The research revealed that, on average, males and females who changed their college major from a field in science, technology, engineering or math (STEM) identified different reasons for doing so. Women who changed from a STEM major tended to have lower “self-concepts” in math and science — they were less likely to view themselves in these fields. Men tended to have lower levels of orientation toward “mastery and organization.”
“The findings from our study indicated that men who left the STEM majors tended to have much lower scores on self-reported Mastery/Organizational traits and skills than those who remained as STEM majors,” Ackerman told InformED in a recent interview. “The constituent traits in this constellation of variables included Desire to Learn, Mastery Orientation, Conscientiousness, and skills such as Time and Study management and academic Organizational skills.”
Because these were self-reported traits and skills, Ackerman says one interpretation is that the men who left the STEM areas tended to have lower engagement and a lower positive orientation toward academically rigorous work, over and above considerations of whether they had the ability to persevere in the major.
“One could think of this as a poor ‘person-environment fit’—such that they tended to feel more comfortable in an academic program that was perhaps less demanding on things like math and science (e.g. by transferring to a major in ‘management’ which is the major most of the STEM to non-STEM transfers were made).”
In addition to personality traits, domain knowledge has been identified as a significant factor in predicting STEM major success.
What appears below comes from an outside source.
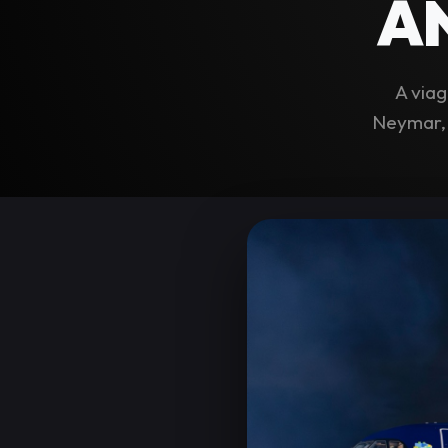
A
A viag
Neymar,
“Given that over half of the AP exams are completed prior to the students’ senior year of high school, their actual exam scores could be part of the formal selection process and assist in identifying students most likely to graduate from college/university,” Ackerman said, adding that he hoped university admissions officers would consider taking into account what applicants “know” in addition to their grades and standardized test scores.
The researchers hope their findings will help students, counselors, and other stake-holders better match high school elective options to student interests and personal characteristics.